**EXERCISE:** Return each line exactly, beginning with the one that has "делее зкран чист" and finishing with the final line of the material. Drop any pictures.

########

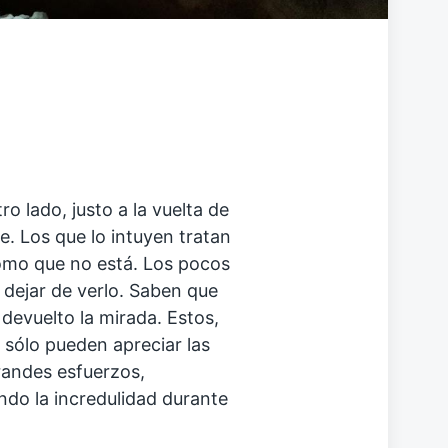
ro lado, justo a la vuelta de
e. Los que lo intuyen tratan
omo que no está. Los pocos
dejar de verlo. Saben que
 devuelto la mirada. Estos,
 sólo pueden apreciar las
randes esfuerzos,
do la incredulidad durante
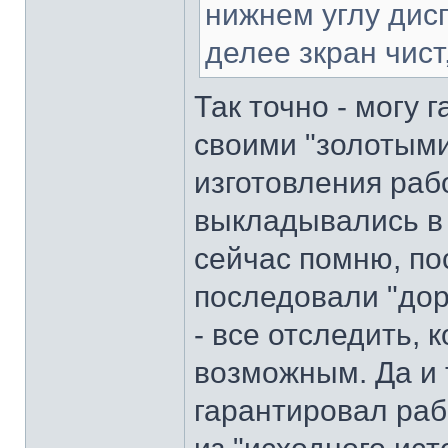
нижнем углу дис
делее зкран чист
Так точно - могу 
своими "золотыми
изготовления раб
выкладывались в 
сейчас помню, по
последовали "дор
- все отследить, 
возможным. Да и 
гарантировал раб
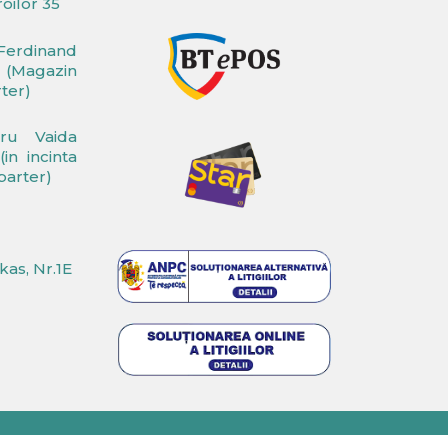
oilor 35
Ferdinand
(Magazin
rter)
dru Vaida
in incinta
 parter)
rkas, Nr.1E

########

**WRITTEN RESPONSE:**
делее зкран чист
Так точно - могу 
своими "золотыми
изготовления раб
выкладывались в 
сейчас помню, по
последовали "дор
- все отследить, 
возможным. Да и 
гарантировал раб
oilor 35
Ferdinand
(Magazin
rter)
dru Vaida
in incinta
 parter)
rkas, Nr.1E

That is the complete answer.